On the other hand, retired Major General Paul Eaton believes that the best thing Putin can do now in terms of strategy would be to understand that the war for Russia "is over," and frame his declared annexation of four Ukrainian regions as a "marvelous victory" and then move on.

"Because he has lost this," Eaton told Newsweek in reference to the war. "He's lost it in the court of public opinion. He has lost it in the eyes of the Ukrainians at all levels, and he's lost it in the eyes of NATO, which is something that he really needs to fear."

Eaton said that Putin has demonstrated two very significant problems in the conflict: He failed to understand the nature of his enemy by underestimating Ukrainians and also overestimating his own military capabilities.

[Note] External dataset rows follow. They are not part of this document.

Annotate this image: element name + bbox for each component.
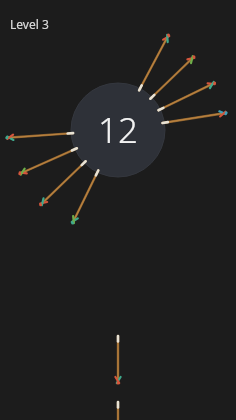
button[interactable]: Archery game play area [0,0,236,420]
staticText: 12 [98,106,138,154]
button[interactable]: Level 3 [10,16,49,32]
staticText: Level 3 [10,16,49,32]
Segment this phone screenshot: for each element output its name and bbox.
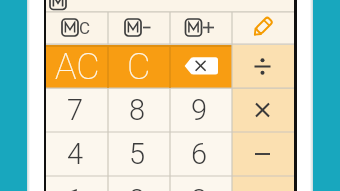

Despite outside perceptions that Russia's army, or the Russian-led Soviet army at the time, had evolved since the Cold War, this is not the case, Eaton said.

Additionally, Russia "grossly underestimated the logistics requirements to support this fight" and its military failed to adequately arm, train, equip, feed and resupply Russian troops, he added.

"That is not done in warfare....You do not fail to provide ammunition to your soldiers. You do not fail to give them food and water. That's simply an absolute sin on anybody's battlefield, but especially a modern battlefield," Eaton said.

Latvian-based Insider predicted in late August that Russia would run out of weaponry by the end of the year, while a video circulated on social media last week that purportedly showed a Russian military official telling conscripts they would need to supply their own sleeping bags, first-aid kits and other basic supplies.

When asked if Putin would cut his losses and recognize defeat in what he assessed to be the smartest strategy, Eaton said that the common thread about the Russian president is that "he's unpredictable, that his back is against the wall."

Eaton noted that Russia has a doctrine for nuclear weapon use in situations cast as an existential threat to the country. Notably, Putin threatened in an address last month that he could respond to what he alleged was "nuclear blackmail" from the West with his nation's weapons.

"We don't know what he's going to do. The fact that he has annexed these four oblasts and that the Ukrainians are moving to recover territory that is Ukrainian, will he say you are attacking Mother Russia and therefore we're going to use a nuclear weapon? That's the concern," Eaton said.